General information
- Type: Naval reconnaissance
- Manufacturer: Hawker Aircraft
- Status: Prototype
- Number built: 1

History
- First flight: 1924

= Hawker Hedgehog =

The Hawker Hedgehog was a three-seat reconnaissance biplane, to be used for naval scouting, produced to meet Air Ministry Specification 37/22.

It was designed in 1923, and had its first flight the next year, piloted by F. P. Raynham.
The crew consisted of the pilot, an observer and an air gunner. Its construction was typical of the period: a wooden structure covered with fabric. The powerplant was a nine-cylinder Bristol Jupiter IV radial engine driving a two-bladed wooden propeller.
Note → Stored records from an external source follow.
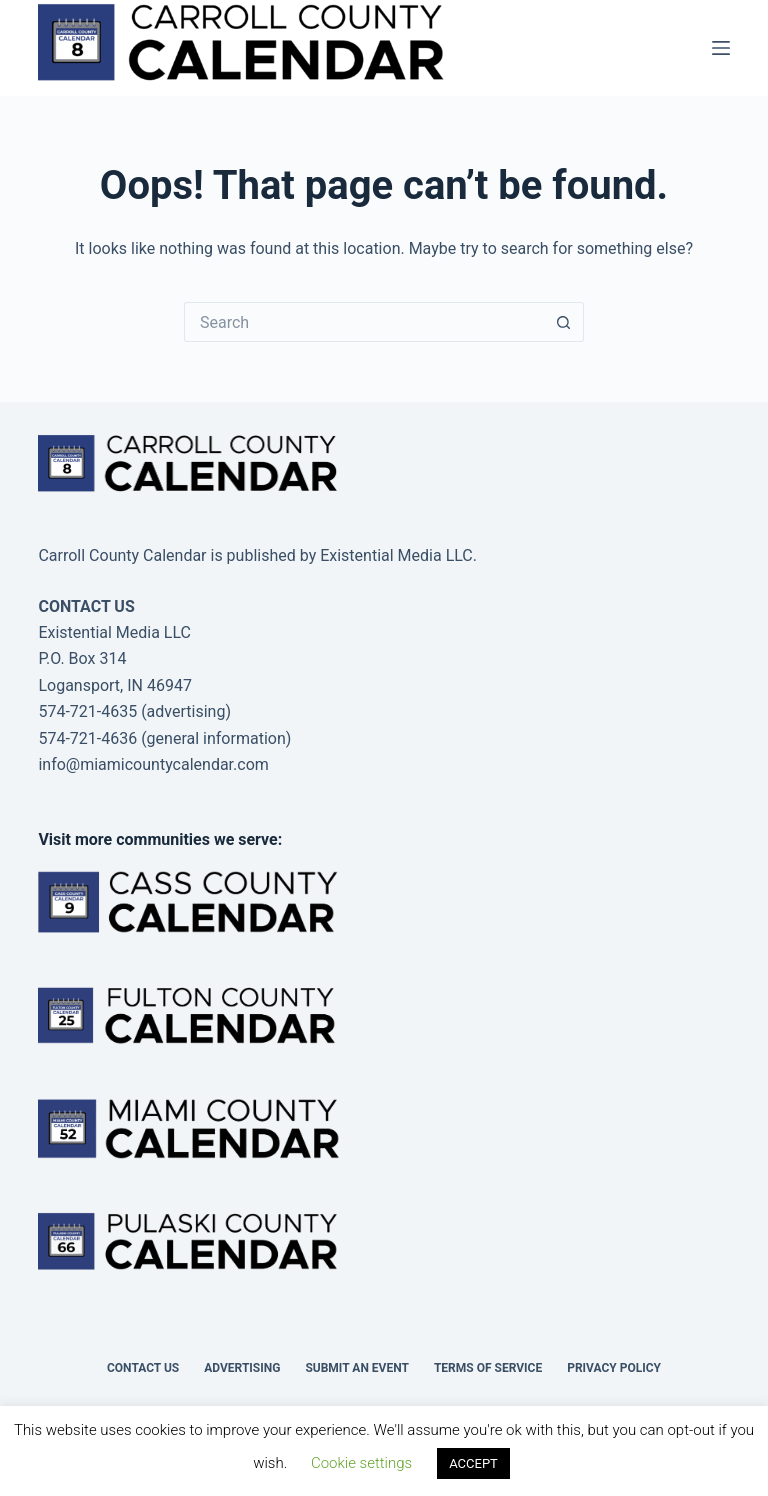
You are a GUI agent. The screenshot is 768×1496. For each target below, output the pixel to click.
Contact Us (143, 1368)
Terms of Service (488, 1368)
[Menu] (721, 48)
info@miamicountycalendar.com (153, 764)
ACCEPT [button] (473, 1463)
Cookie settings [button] (361, 1463)
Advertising (242, 1368)
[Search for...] (364, 322)
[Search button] (564, 322)
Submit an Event (357, 1368)
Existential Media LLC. (398, 555)
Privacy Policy (614, 1368)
While testing was successful, on completion of the flight tests, the project was cancelled. This was due to the Hedgehog's performance not being sufficiently better than the existing aircraft used for naval reconnaissance, the Avro Bison and Blackburn Blackburn. Consequently, only one prototype was built. The armament of the aircraft was one fixed forward-firing .303 in (7.7 mm) Vickers gun and one .303 in (7.7 mm) Lewis gun on a Scarff ring in the rear cockpit. The aircraft was fitted with floats that contained wheels to enable use as an amphibian. The wings could be folded, so that the width was reduced to 16 ft 7½ in (4.87 m) for storage.